Google Click Fraud Update: Another Dissatisfied Customer

Google has another dissatisfied customer. Check out this comment left by Bill McMullin of TrueCheck.ca on my AdWords Team Sabotages Google Corporate Mission & Philosophy post:
I found this blog entry while searching for a disease I didn't know existed. The disease was 'distribution fraud'. We are an AdWords advertiser spending about $3K a month. While researching new domain names I directly entered a domain name which turned out to be a parked domain belonging to information.com. I then found (without searching) my AdWords ads on this site. I traced our log files and found a very large amount of traffic from information.com and many (many) other such sites. The key, as you point out, is that there were no keywords entered in a search bar. The other element of fraud here is that the referer data in the log makes it look like someone actually entered keywords, which is totally false.

This is fraud no matter how Google tries to explain it. We will be asking for a full refund on every click from the search network that they cannot prove originated from an actual search. I'm not holding my breath.
He states the problem rather succinctly. Google customers are paying for something they didn't choose to buy. Click on the image for more details on the kind of click fraud Google permits on its search network:

google click fraud example

C'mon Google! Solve this distribution fraud problem, already. Today.
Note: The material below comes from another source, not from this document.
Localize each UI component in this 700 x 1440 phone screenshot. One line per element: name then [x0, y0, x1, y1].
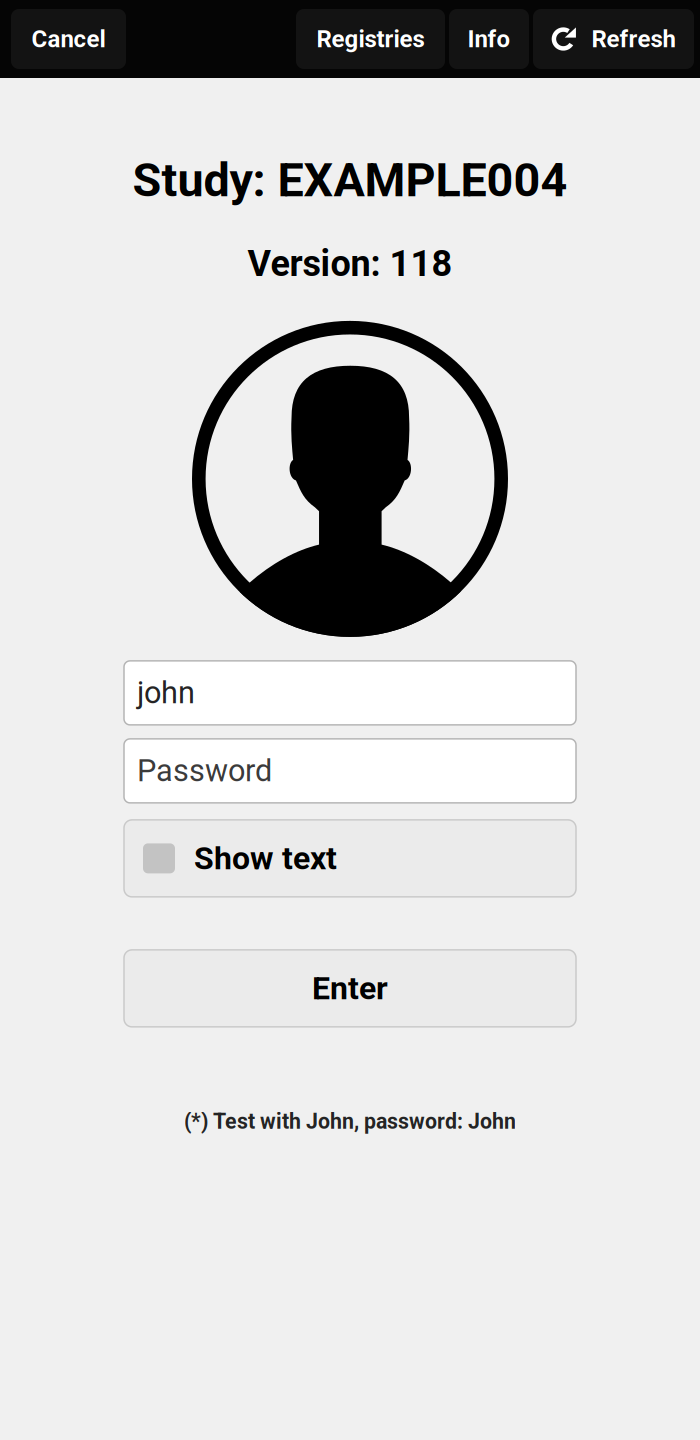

Domainers should also be putting pressure on Google to solve this problem. Why? Their reputation is being hurt by this situation. Advertisers subject to this kind of click fraud become wary of all parked domains. Domainers need advertisers. Advertisers who knowingly and willingly place ads on parked domains. Not advertisers who have no transparency as to where their domain ads are running.

Maybe domainers don't need Google to find those advertisers, though. As Google enables a blocking feature for AdSense for Domains traffic (it's coming), perhaps this creates a bigger opportunity for companies like Sendori?